((
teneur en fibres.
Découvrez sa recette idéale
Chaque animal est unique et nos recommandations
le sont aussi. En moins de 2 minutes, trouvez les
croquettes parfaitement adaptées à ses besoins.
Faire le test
))
((
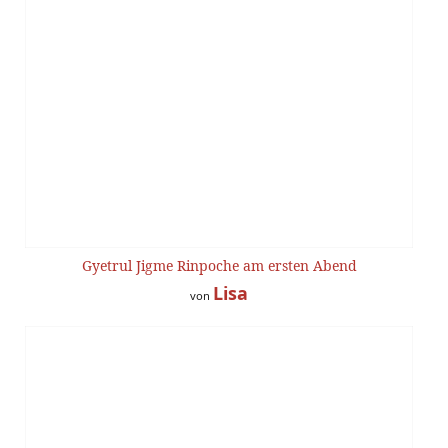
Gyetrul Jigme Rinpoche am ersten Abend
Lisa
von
))
Work order:
Take exactly the lines from the one containing "Découvrez sa recette idéale" through the one containing "Faire le test" in the data above, and output them with nothing added.

Problem solution:
Découvrez sa recette idéale
Chaque animal est unique et nos recommandations
le sont aussi. En moins de 2 minutes, trouvez les
croquettes parfaitement adaptées à ses besoins.
Faire le test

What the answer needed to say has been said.